Compiler Flags

Compiler flags

[Intel Compilers | Gnu Compiler Collection (GCC) Compilers | Portland Group (PGI) Compilers ]

This page contains information about some of the more important/popular flags for the compilers available at HPC2N. The flags below can all be taken to be valid for the Fortran and C/C++ compilers alike, as well as for compiling with the MPI libraries included (remember to load the proper modules - see the page Installed compilers for more information about that.)

Intel Compilers

The Intel compilers are installed on HPC2N's systems. Note that we only have a limited number of licenses. Because of this, you may sometimes experince that there is none available. Wait for a little while and then try again. 
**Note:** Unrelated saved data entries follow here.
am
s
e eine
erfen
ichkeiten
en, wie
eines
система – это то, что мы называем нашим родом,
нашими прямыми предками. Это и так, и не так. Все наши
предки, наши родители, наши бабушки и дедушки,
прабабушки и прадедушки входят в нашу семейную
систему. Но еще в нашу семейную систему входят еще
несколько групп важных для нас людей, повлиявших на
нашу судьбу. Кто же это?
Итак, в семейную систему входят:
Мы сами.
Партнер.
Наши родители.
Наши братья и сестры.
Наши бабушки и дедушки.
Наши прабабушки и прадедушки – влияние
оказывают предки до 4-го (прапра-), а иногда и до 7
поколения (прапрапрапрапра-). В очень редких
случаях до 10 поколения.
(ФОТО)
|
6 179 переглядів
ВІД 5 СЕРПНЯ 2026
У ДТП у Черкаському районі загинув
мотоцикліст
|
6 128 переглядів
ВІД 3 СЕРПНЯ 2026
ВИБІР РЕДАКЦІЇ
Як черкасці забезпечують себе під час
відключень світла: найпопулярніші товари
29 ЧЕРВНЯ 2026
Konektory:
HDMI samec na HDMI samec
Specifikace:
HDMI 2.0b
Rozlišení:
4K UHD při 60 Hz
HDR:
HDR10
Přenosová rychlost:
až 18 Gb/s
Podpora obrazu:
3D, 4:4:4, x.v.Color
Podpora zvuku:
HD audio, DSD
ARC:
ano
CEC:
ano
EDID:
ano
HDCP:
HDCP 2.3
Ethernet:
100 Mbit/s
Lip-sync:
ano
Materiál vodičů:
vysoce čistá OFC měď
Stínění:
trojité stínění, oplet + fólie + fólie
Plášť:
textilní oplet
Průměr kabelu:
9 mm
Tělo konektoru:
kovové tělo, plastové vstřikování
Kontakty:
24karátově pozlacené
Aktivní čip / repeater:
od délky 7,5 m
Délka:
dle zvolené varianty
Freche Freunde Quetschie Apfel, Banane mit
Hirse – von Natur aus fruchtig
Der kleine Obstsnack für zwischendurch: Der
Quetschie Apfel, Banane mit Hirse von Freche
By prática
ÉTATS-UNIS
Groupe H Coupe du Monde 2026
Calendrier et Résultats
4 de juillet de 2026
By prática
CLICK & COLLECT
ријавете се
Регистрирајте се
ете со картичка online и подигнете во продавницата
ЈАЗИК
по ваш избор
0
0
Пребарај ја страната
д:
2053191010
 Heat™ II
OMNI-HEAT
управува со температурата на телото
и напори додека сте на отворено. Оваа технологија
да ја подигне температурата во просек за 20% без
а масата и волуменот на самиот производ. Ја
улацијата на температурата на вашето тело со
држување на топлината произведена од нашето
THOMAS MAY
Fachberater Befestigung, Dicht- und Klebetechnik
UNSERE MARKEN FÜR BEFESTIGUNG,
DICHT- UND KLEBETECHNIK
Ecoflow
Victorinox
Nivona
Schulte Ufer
  • -fast This option maximizes speed across the entire program.  
  • -g Produce symbolic debug information in object file. The compiler does not support the generation of debugging information in assemblable files. If you specify the -g option, the resulting object  file  will contain debugging information, but the assemblable file will not. The -g option changes the default optimization from -O2 to -O0. It is often a good idea to add -traceback also, so the compiler generates extra information in the object file to provide source file traceback information.
  • -debug all Enables generation of enhanced debugging information. You need to also specify -g
  • -O0 Disable optimizations. Use if you want to be certain of getting correct code. Otherwise use -O2 for speed.
  • -O Same as -O2
  • -O1 Optimize to favor code size and code locality. Disables loop unrolling. -O1 may improve performance for applications with very large code size, many branches, and execution time not dominated by code within loops. In most cases, -O2 is recommended over -O1.
  • -O2 (default) Optimize for code speed. This is the generally recommended optimization level.
  • -O3 Enable -O2 optimizations and in addition, enable more aggressive optimizations such as loop and memory access transformation, and prefetching. The -O3 option optimizes for maximum speed, but may not improve performance for some programs. The -O3 optimizations may slow down code in some cases compared to -O2 optimizations. Recommended for applications that have loops with heavy use of floating point calculations and process large data sets.
  • -Os Enable speed optimizations, but disable some optimizations that increase code size for small speed benefit.
  • -fpe{0,1,3} Allows some control over floating-point exception (divide by zero, overflow, invalid operation, underflow, denormalized number, positive infinity, negative infinity or a NaN) handling for the main program at runtime. Fortran only. Default is -fpe3 meaning all floating-point exceptions are disabled and floating-point underflow is gradual, unless you explicitly specify a compiler option that enables flush-to-zero. The default value may slow runtime performance.
  • -qopenmp Enable the parallelizer to generate multi-threaded code based on the  OpenMP directives. The code can be executed in parallel on both uniprocessor and multiprocessor systems.
  • -parallel Enable the auto-parallelizer to generate multi-threaded code for loops that can be safely executed in parallel. The -parallel option enables the auto-parallelizer if either the -O2 or -O3 optimization option is also on (the default is -O2). You might need  to set the KMP_STACKSIZE environment variable to an appropriately large size, like 16m, to use this option.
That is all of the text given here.